Comme le recommande la mission, la Fondation IFRAP considère que le Parlement devrait bénéficier d'un panorama complet des dispositifs et de leurs coûts, de leur ciblage et de leur efficacité. Une politique d'exonération fiscale semble plus simple à mettre en œuvre pour inciter à la rénovation (TVA à taux réduit, exonération temporaire de taxe foncière sous réserve de travaux) que le dispositif sophistiqué des CEE. Et si en ces temps de disette budgétaire, le législateur veut limiter au maximum l'effet d'aubaine, une subvention directe aux ménages sous conditions de ressources serait toujours plus efficace.
De plus, un nouveau dispositif va entrer en vigueur en 2027 : à savoir le système ETS2 (soit les quotas carbone étendu, dans le cadre d’un marché distinct, aux transports et au logement) qui va peser sur les vendeurs d'énergies fossiles. Ce dispositif va encore augmenter l'impact financier pour les ménages du coût de l'énergie tout en soulevant des difficultés d'articulation avec le dispositif des CEE (le premier favorisant la baisse d'émissions de GES et le second les économies d'énergie) et risque de recréer des tensions sur les plus modestes (crise de type gilets jaunes).
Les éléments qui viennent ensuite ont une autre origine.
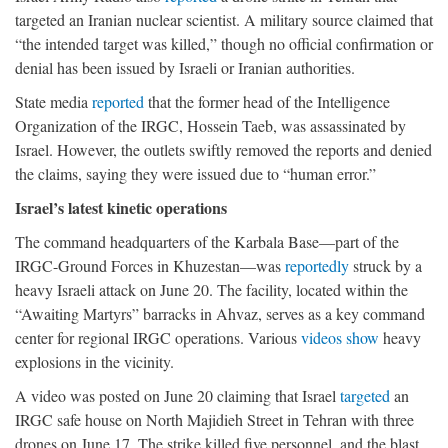
targeted an Iranian nuclear scientist. A military source claimed that
“the intended target was killed,” though no official confirmation or
denial has been issued by Israeli or Iranian authorities.
State media
reported
that the former head of the Intelligence
Organization of the IRGC, Hossein Taeb, was assassinated by
Israel. However, the outlets swiftly removed the reports and denied
the claims, saying they were issued due to “human error.”
Israel’s latest kinetic operations
The command headquarters of the Karbala Base—part of the
IRGC-Ground Forces in Khuzestan—was
reportedly
struck by a
heavy Israeli attack on June 20. The facility, located within the
“Awaiting Martyrs” barracks in Ahvaz, serves as a key command
center for regional IRGC operations. Various
videos
show
heavy
explosions in the vicinity.
A video was posted on June 20 claiming that Israel
targeted
an
IRGC safe house on North Majidieh Street in Tehran with three
drones on June 17. The strike killed five personnel, and the blast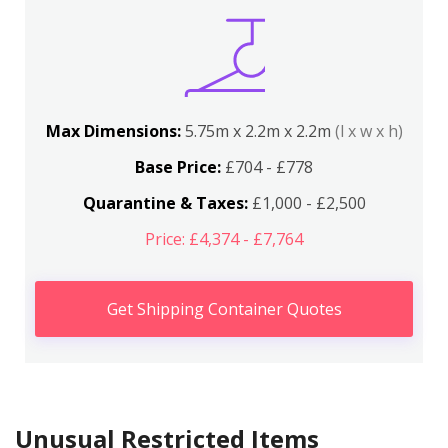
Max Dimensions:
5.75m x 2.2m x 2.2m
(l x w x h)
Base Price:
£704 - £778
Quarantine & Taxes:
£1,000 - £2,500
Price: £4,374 - £7,764
Get Shipping Container Quotes
Unusual Restricted Items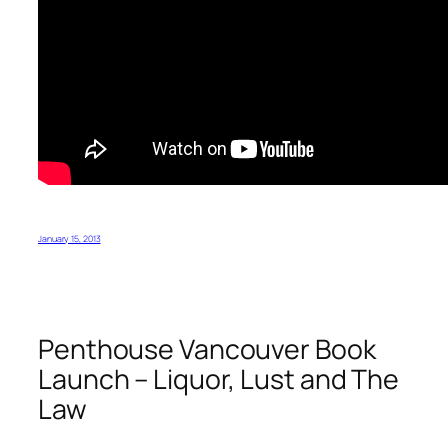
January 15, 2013
Penthouse Vancouver Book
Launch – Liquor, Lust and The
Law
Pour la Fondation IFRAP, cette nouvelle étape devrait obliger l'exécutif à faire des choix : encourager l'électrification des usages dans un pays où l'électricité est à 95% décarbonée plutôt que de dépenser toujours plus en politique d'économies d'énergie. Il s'agirait de favoriser la conversion du parc automobile ou des systèmes de chauffage à l'électrique grâce à des primes qui ont jusqu'à présent été rabotées dans le cadre des derniers arbitrages budgétaires.